In [1]:
# @title ###### Licensed to the Apache Software Foundation (ASF), Version 2.0 (the "License")

# Licensed to the Apache Software Foundation (ASF) under one
# or more contributor license agreements. See the NOTICE file
# distributed with this work for additional information
# regarding copyright ownership. The ASF licenses this file
# to you under the Apache License, Version 2.0 (the
# "License"); you may not use this file except in compliance
# with the License. You may obtain a copy of the License at
#
#   http://www.apache.org/licenses/LICENSE-2.0
#
# Unless required by applicable law or agreed to in writing,
# software distributed under the License is distributed on an
# "AS IS" BASIS, WITHOUT WARRANTIES OR CONDITIONS OF ANY
# KIND, either express or implied. See the License for the
# specific language governing permissions and limitations
# under the License

# Generate text embeddings by using the Vertex AI API

## Text Embeddings

Text embeddings are a way of representing text as numerical vectors. This allows computers to understand and process text data, which is essential for many natural language processing (NLP) tasks.

### Uses of text embeddings
By converting text into numerical vectors, text embeddings make it possible for computers to process and analyze text data. This enables a wide range of NLP tasks, including:

* Semantic search: Finding documents or passages that are relevant to a query, even if the query doesn't use the exact same words as the documents.
* Text classification: Categorzing text data into different classes, such as spam or not spam, or positive sentiment or negative sentiment.
* Machine translation: Translating text from one language to another while preserving the meaning.
* Text summarization: Creating shorter summaries of longer pieces of text.

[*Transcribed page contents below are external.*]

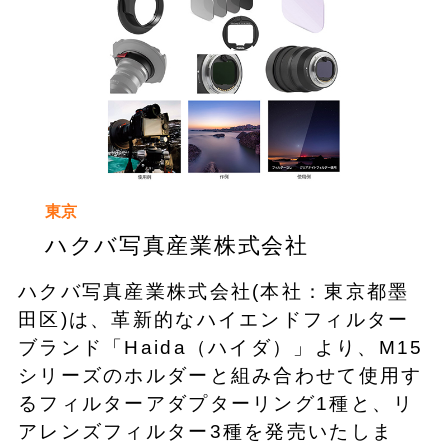
東京
ハクバ写真産業株式会社
ハクバ写真産業株式会社(本社：東京都墨
田区)は、革新的なハイエンドフィルター
ブランド「Haida（ハイダ）」より、M15
シリーズのホルダーと組み合わせて使用す
るフィルターアダプターリング1種と、リ
アレンズフィルター3種を発売いたしま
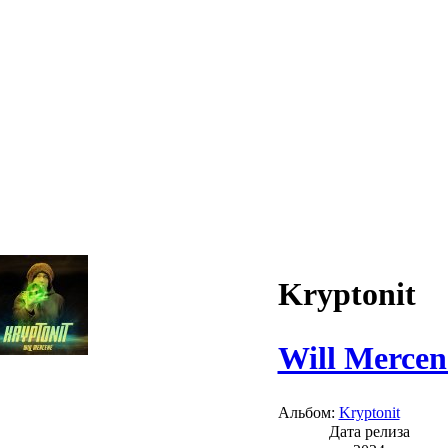
Kryptonit
Will Mercen
Альбом:
Kryptonit
Дата релиза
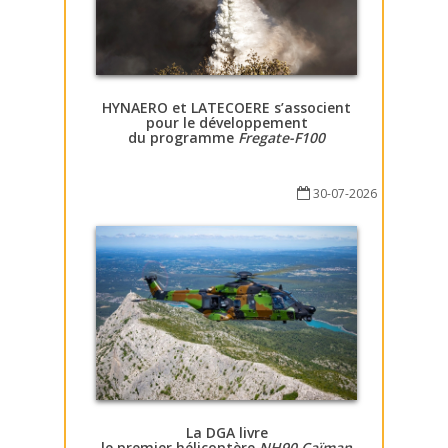
HYNAERO et LATECOERE s’associent
pour le développement
du programme
Fregate-F100
30-07-2026
La DGA livre
le premier hélicoptère
NH90 Caïman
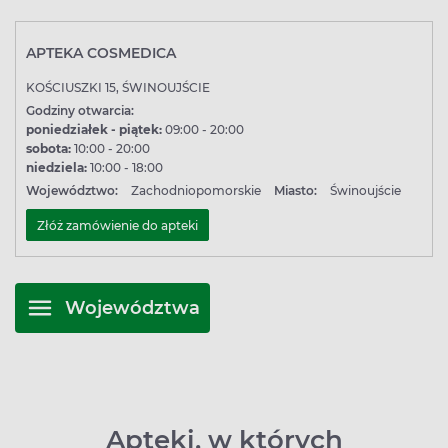
APTEKA COSMEDICA
KOŚCIUSZKI 15, ŚWINOUJŚCIE
Godziny otwarcia:
poniedziałek - piątek:
09:00 - 20:00
sobota:
10:00 - 20:00
niedziela:
10:00 - 18:00
Województwo:
Zachodniopomorskie
Miasto:
Świnoujście
Złóż zamówienie do apteki
Województwa
Apteki, w których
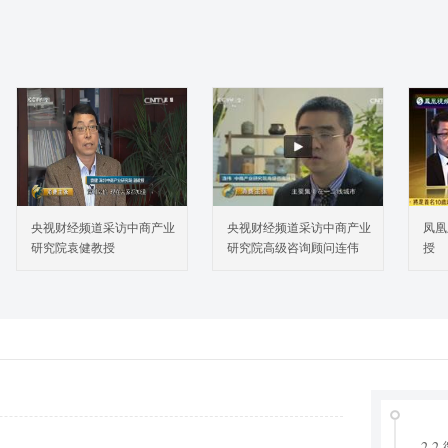
央视财经频道采访中商产业
央视财经频道采访中商产业
凤凰
研究院袁健教授
研究院高级咨询顾问连伟
授
1 本
1.
1.
1.
2 本
2.
2.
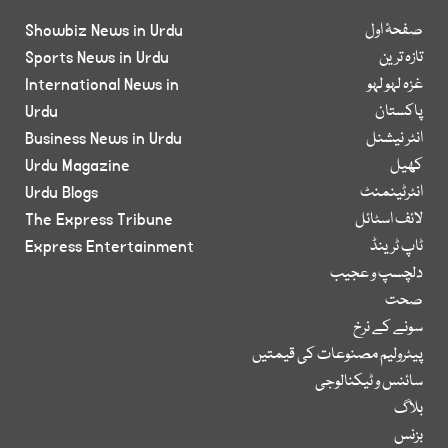
صفحۂ اول
Showbiz News in Urdu
تازہ ترین
Sports News in Urdu
غزہ لہو لہو
International News in
پاکستان
Urdu
انٹر نیشنل
Business News in Urdu
کھیل
Urdu Magazine
انٹرٹینمنٹ
Urdu Blogs
لائف اسٹائل
The Express Tribune
ٹاپ ٹرینڈ
Express Entertainment
دلچسپ و عجیب
صحت
سونے کے نرخ
پیٹرولیم مصنوعات کی قیمتیں
سائنس و ٹیکنالوجی
بلاگ
بزنس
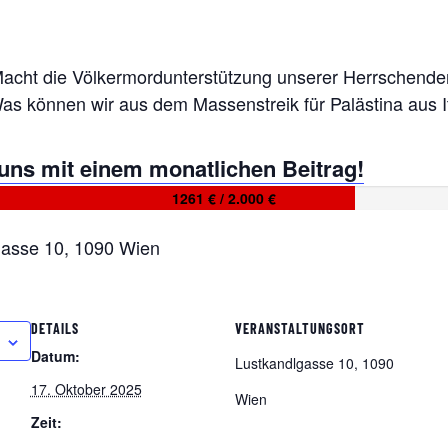
Macht die Völkermordunterstützung unserer Herrschenden
s können wir aus dem Massenstreik für Palästina aus It
 uns mit einem monatlichen Beitrag!
1261 € / 2.000 €
lgasse 10, 1090 Wien
DETAILS
VERANSTALTUNGSORT
Datum:
Lustkandlgasse 10, 1090
17. Oktober 2025
Wien
Zeit:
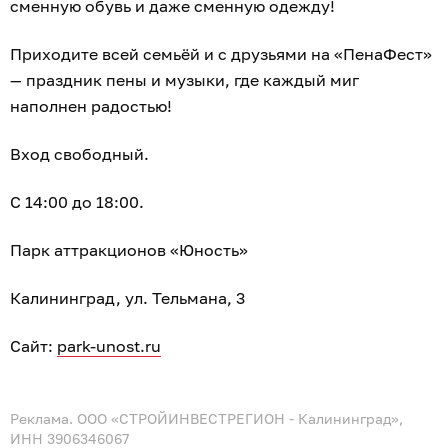
сменную обувь и даже сменную одежду!
Приходите всей семьёй и с друзьями на «ПенаФест»
— праздник пены и музыки, где каждый миг
наполнен радостью!
Вход свободный.
С 14:00 до 18:00.
Парк аттракционов «Юность»
Калининград, ул. Тельмана, 3
Сайт:
park-unost.ru
Реклама. ООО «СТРОЙИНВЕСТРЕГИОН - Калининград»,
ИНН 3906346067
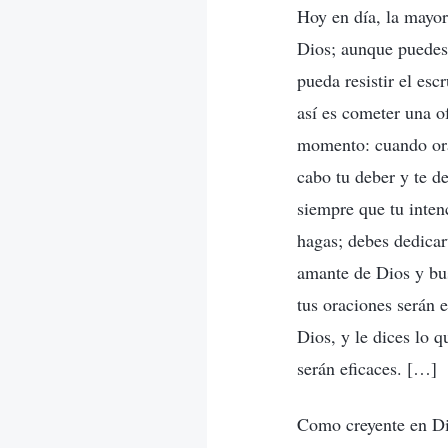
Hoy en día, la mayor
Dios; aunque puedes
pueda resistir el esc
así es cometer una o
momento: cuando ora
cabo tu deber y te d
siempre que tu intenc
hagas; debes dedicar
amante de Dios y busc
tus oraciones serán e
Dios, y le dices lo 
serán eficaces. […]
Como creyente en Dio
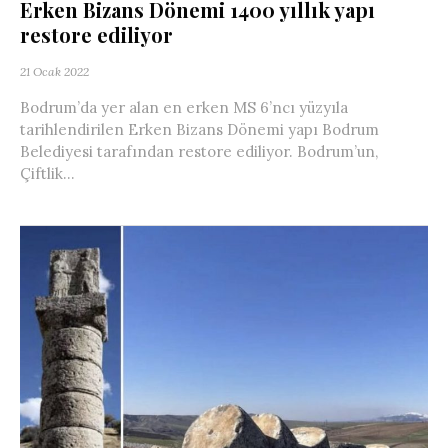
Erken Bizans Dönemi 1400 yıllık yapı
restore ediliyor
21 Ocak 2022
Bodrum’da yer alan en erken MS 6’ncı yüzyıla
tarihlendirilen Erken Bizans Dönemi yapı Bodrum
Belediyesi tarafından restore ediliyor. Bodrum’un,
Çiftlik...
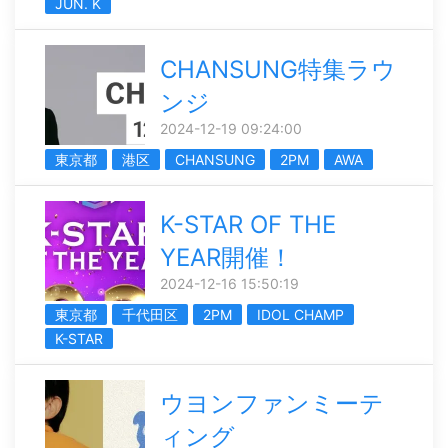
JUN. K
CHANSUNG特集ラウ
ンジ
2024-12-19 09:24:00
東京都
港区
CHANSUNG
2PM
AWA
K-STAR OF THE
YEAR開催！
2024-12-16 15:50:19
東京都
千代田区
2PM
IDOL CHAMP
K-STAR
ウヨンファンミーテ
ィング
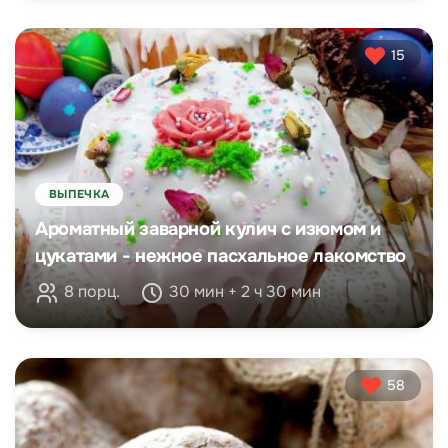
15
ВЫПЕЧКА
Ароматный заварной кулич с изюмом и
цукатами - нежное пасхальное лакомство
8 порц.
30 мин + 2 ч 30 мин
58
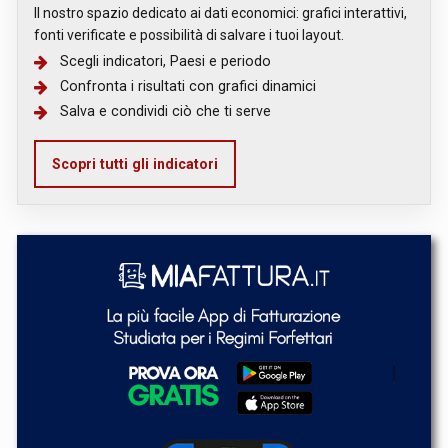
Il nostro spazio dedicato ai dati economici: grafici interattivi,
fonti verificate e possibilità di salvare i tuoi layout.
Scegli indicatori, Paesi e periodo
Confronta i risultati con grafici dinamici
Salva e condividi ciò che ti serve
Scopri tutti gli indicatori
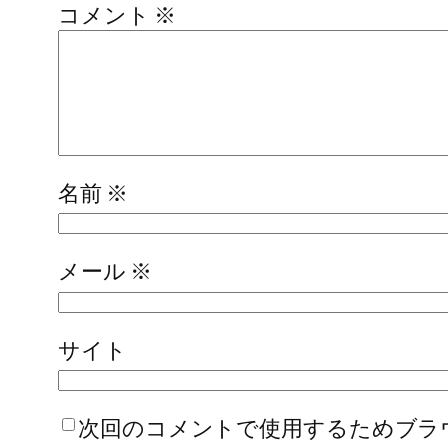
コメント
※
名前
※
メール
※
サイト
次回のコメントで使用するためブラ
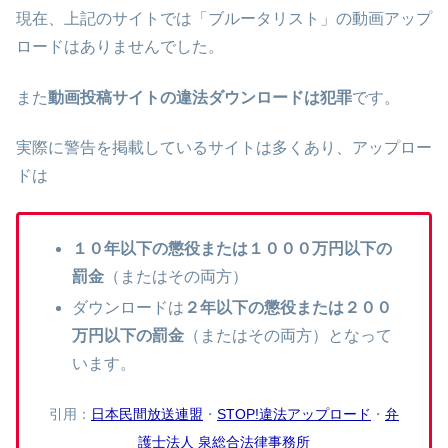
現在、上記のサイトでは「ブルータリスト」の動画アップ
ロードはありませんでした。
また
動画投稿サイトの違法ダウンロードは犯罪
です。
実際に警告を掲載しているサイトは多くあり、アップロー
ドは
１０年以下の懲役または１０００万円以下の
罰金
（またはその両方）
ダウンロードは
２年以下の懲役または２００
万円以下の罰金
（またはその両方）となって
います。
引用：
日本民間放送連盟
・
STOP!違法アップロード
・
弁
護士法人 泉総合法律事務所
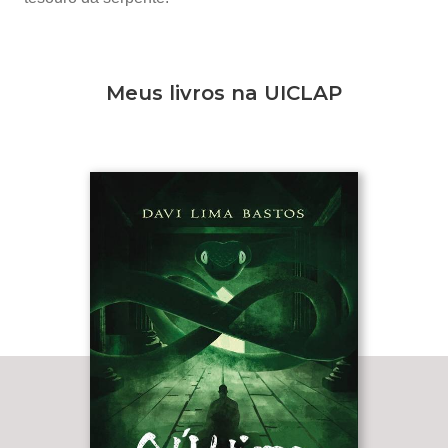
Meus livros na UICLAP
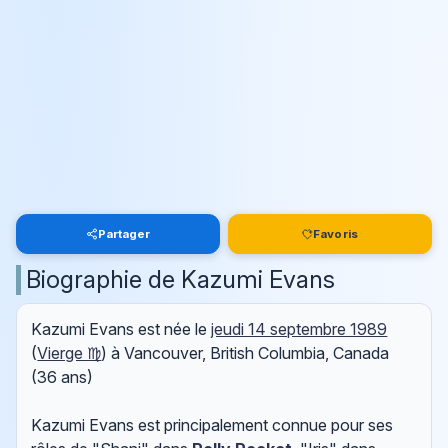
Partager
Favoris
Biographie de Kazumi Evans
Kazumi Evans est née le
jeudi 14 septembre 1989
(
Vierge ♍
) à Vancouver, British Columbia, Canada
(36 ans)
Kazumi Evans est principalement connue pour ses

In this notebook, we will use Apache Beam's `MLTransform` to embeddings on the text data.

Vertex AI provides an API that you can use to generate text embeddings that use Google’s large generative AI models. For more information, see [Get text embeddings](https://cloud.google.com/vertex-ai/docs/generative-ai/embeddings/get-text-embeddings). To generate text embeddings by using the Vertex AI text-embeddings API, use `MLTransform` with the `VertexAITextEmbeddings` class to specify the model configuration.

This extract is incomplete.